AIMS Cytochrome P450 2C19 metabolizes many important drugs. In 2006, a variant allele (CYP2C19*17) associated with increased activity was discovered, but its likely clinical significance is controversial. Investigators disagree about the phenotype to be assigned to the two CYP2C19*17 genotypes. The aim of this study was to provide a critical summary, helpful to prescribers.

METHODS We searched MEDLINE for papers on the allele from 2006 and then undertook historical searches through the reference lists of papers retrieved. The relevant information was critically assessed and summarized.

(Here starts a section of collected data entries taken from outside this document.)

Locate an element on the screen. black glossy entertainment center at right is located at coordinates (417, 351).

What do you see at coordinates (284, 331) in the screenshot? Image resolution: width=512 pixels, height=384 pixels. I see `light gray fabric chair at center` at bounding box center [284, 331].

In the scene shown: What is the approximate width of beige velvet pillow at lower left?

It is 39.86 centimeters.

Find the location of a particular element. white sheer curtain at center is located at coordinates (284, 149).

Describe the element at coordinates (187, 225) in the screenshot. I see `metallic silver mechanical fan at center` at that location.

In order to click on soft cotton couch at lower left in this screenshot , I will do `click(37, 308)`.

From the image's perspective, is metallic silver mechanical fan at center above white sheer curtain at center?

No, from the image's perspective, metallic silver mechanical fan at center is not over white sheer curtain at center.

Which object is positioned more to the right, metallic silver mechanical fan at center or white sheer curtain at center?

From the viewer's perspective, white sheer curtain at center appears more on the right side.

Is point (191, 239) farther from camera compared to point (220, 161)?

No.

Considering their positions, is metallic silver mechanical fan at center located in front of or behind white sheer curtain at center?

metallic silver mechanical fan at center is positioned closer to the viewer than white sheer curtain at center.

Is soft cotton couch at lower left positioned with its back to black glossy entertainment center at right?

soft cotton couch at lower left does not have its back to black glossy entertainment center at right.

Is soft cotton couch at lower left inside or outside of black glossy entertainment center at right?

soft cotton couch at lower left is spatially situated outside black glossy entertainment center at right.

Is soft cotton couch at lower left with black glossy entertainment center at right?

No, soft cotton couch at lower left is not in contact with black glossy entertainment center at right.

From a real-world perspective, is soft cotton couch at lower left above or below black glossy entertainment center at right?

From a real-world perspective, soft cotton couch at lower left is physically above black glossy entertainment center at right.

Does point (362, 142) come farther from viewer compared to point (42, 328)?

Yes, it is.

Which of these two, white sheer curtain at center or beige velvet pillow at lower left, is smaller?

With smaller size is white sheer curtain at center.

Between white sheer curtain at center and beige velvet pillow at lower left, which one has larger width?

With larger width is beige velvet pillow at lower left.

RESULTSCYP2C19*17 was associated with increased enzymic activity. Substrates studied were omeprazole, pantoprazole, escitalopram, sertraline, voriconazole, tamoxifen and clopidogrel. Most studies used pharmacokinetic variables as outcome measure. For clopidogrel, activated by CYP2C19, pharmacodynamic consequences focused on platelet aggregation. While for most pharmacokinetic parameters of the substrates studied the average value was altered, the range of values showed mostly complete overlap for CYP2C19*1/*17 heterozygotes and wild-type homozygotes. Even for CYP2C19*17 homozygotes, the absolute effect was modest compared with the effect of previously identified loss-of-function alleles. In Helicobacter pylori eradication CYP2C19*2 carriage was associated with an altered eradication rate (odds ratio 4.20, 95% confidence interval 1.23, 16.44) relative to the wild-type, but CYP2C19*17 homozygosity was not. Prevalence of the variant allele was typically <5% in Asians and about four times higher in White and African populations.

CONCLUSIONS Assignment of CYP2C19*17 homozygotes as extensive metabolizers rather than ultrarapid metabolizers is adequate. CYP2C19*17 genotyping is unlikely to have clinical utility except for drugs with very narrow therapeutic indices.